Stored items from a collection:
- - - - -

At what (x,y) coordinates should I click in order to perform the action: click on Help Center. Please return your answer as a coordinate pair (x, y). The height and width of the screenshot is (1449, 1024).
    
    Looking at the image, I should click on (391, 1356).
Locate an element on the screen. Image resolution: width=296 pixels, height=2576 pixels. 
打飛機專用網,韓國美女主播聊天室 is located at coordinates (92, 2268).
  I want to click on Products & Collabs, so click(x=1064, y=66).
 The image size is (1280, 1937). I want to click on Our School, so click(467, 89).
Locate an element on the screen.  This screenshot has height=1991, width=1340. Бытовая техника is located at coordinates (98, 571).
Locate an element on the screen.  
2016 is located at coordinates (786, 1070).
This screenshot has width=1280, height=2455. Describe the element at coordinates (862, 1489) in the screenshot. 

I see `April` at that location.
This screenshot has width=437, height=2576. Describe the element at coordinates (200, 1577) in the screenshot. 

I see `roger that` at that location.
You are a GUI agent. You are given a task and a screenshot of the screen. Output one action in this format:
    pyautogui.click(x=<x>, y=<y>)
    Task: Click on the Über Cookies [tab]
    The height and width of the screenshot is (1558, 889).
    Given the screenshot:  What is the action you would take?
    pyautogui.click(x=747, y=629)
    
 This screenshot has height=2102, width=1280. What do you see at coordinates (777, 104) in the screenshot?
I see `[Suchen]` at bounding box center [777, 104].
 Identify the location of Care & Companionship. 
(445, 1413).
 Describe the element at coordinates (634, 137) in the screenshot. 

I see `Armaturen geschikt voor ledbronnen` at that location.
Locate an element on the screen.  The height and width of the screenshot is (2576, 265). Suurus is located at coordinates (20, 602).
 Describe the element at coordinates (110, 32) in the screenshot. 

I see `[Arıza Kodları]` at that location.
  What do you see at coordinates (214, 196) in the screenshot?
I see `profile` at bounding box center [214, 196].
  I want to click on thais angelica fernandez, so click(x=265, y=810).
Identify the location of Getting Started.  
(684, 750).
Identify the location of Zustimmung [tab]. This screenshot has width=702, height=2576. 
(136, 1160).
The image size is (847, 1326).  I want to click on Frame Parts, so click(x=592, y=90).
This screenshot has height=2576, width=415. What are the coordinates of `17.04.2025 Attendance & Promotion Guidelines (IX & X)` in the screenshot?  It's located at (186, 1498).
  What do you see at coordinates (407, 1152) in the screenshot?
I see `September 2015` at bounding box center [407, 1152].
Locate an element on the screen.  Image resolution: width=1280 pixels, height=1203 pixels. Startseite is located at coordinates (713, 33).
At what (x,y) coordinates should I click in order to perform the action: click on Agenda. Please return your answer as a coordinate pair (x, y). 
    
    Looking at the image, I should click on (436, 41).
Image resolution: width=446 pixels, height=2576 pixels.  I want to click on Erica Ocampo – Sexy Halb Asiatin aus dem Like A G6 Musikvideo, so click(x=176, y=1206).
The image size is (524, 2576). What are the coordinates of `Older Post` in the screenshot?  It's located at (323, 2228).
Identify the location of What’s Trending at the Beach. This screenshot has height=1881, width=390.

- - - - -

◆ WHAT IS BEING ASKED ◆
Would you transcribe the records above exactly, leaving nothing out?

◆ TASK SOLUTION ◆
At what (x,y) coordinates should I click in order to perform the action: click on Help Center. Please return your answer as a coordinate pair (x, y). The height and width of the screenshot is (1449, 1024).
    
    Looking at the image, I should click on (391, 1356).
Locate an element on the screen. Image resolution: width=296 pixels, height=2576 pixels. 
打飛機專用網,韓國美女主播聊天室 is located at coordinates (92, 2268).
  I want to click on Products & Collabs, so click(x=1064, y=66).
 The image size is (1280, 1937). I want to click on Our School, so click(467, 89).
Locate an element on the screen.  This screenshot has height=1991, width=1340. Бытовая техника is located at coordinates (98, 571).
Locate an element on the screen.  
2016 is located at coordinates (786, 1070).
This screenshot has width=1280, height=2455. Describe the element at coordinates (862, 1489) in the screenshot. 

I see `April` at that location.
This screenshot has width=437, height=2576. Describe the element at coordinates (200, 1577) in the screenshot. 

I see `roger that` at that location.
You are a GUI agent. You are given a task and a screenshot of the screen. Output one action in this format:
    pyautogui.click(x=<x>, y=<y>)
    Task: Click on the Über Cookies [tab]
    The height and width of the screenshot is (1558, 889).
    Given the screenshot:  What is the action you would take?
    pyautogui.click(x=747, y=629)
    
 This screenshot has height=2102, width=1280. What do you see at coordinates (777, 104) in the screenshot?
I see `[Suchen]` at bounding box center [777, 104].
 Identify the location of Care & Companionship. 
(445, 1413).
 Describe the element at coordinates (634, 137) in the screenshot. 

I see `Armaturen geschikt voor ledbronnen` at that location.
Locate an element on the screen.  The height and width of the screenshot is (2576, 265). Suurus is located at coordinates (20, 602).
 Describe the element at coordinates (110, 32) in the screenshot. 

I see `[Arıza Kodları]` at that location.
  What do you see at coordinates (214, 196) in the screenshot?
I see `profile` at bounding box center [214, 196].
  I want to click on thais angelica fernandez, so click(x=265, y=810).
Identify the location of Getting Started.  
(684, 750).
Identify the location of Zustimmung [tab]. This screenshot has width=702, height=2576. 
(136, 1160).
The image size is (847, 1326).  I want to click on Frame Parts, so click(x=592, y=90).
This screenshot has height=2576, width=415. What are the coordinates of `17.04.2025 Attendance & Promotion Guidelines (IX & X)` in the screenshot?  It's located at (186, 1498).
  What do you see at coordinates (407, 1152) in the screenshot?
I see `September 2015` at bounding box center [407, 1152].
Locate an element on the screen.  Image resolution: width=1280 pixels, height=1203 pixels. Startseite is located at coordinates (713, 33).
At what (x,y) coordinates should I click in order to perform the action: click on Agenda. Please return your answer as a coordinate pair (x, y). 
    
    Looking at the image, I should click on (436, 41).
Image resolution: width=446 pixels, height=2576 pixels.  I want to click on Erica Ocampo – Sexy Halb Asiatin aus dem Like A G6 Musikvideo, so click(x=176, y=1206).
The image size is (524, 2576). What are the coordinates of `Older Post` in the screenshot?  It's located at (323, 2228).
Identify the location of What’s Trending at the Beach. This screenshot has height=1881, width=390.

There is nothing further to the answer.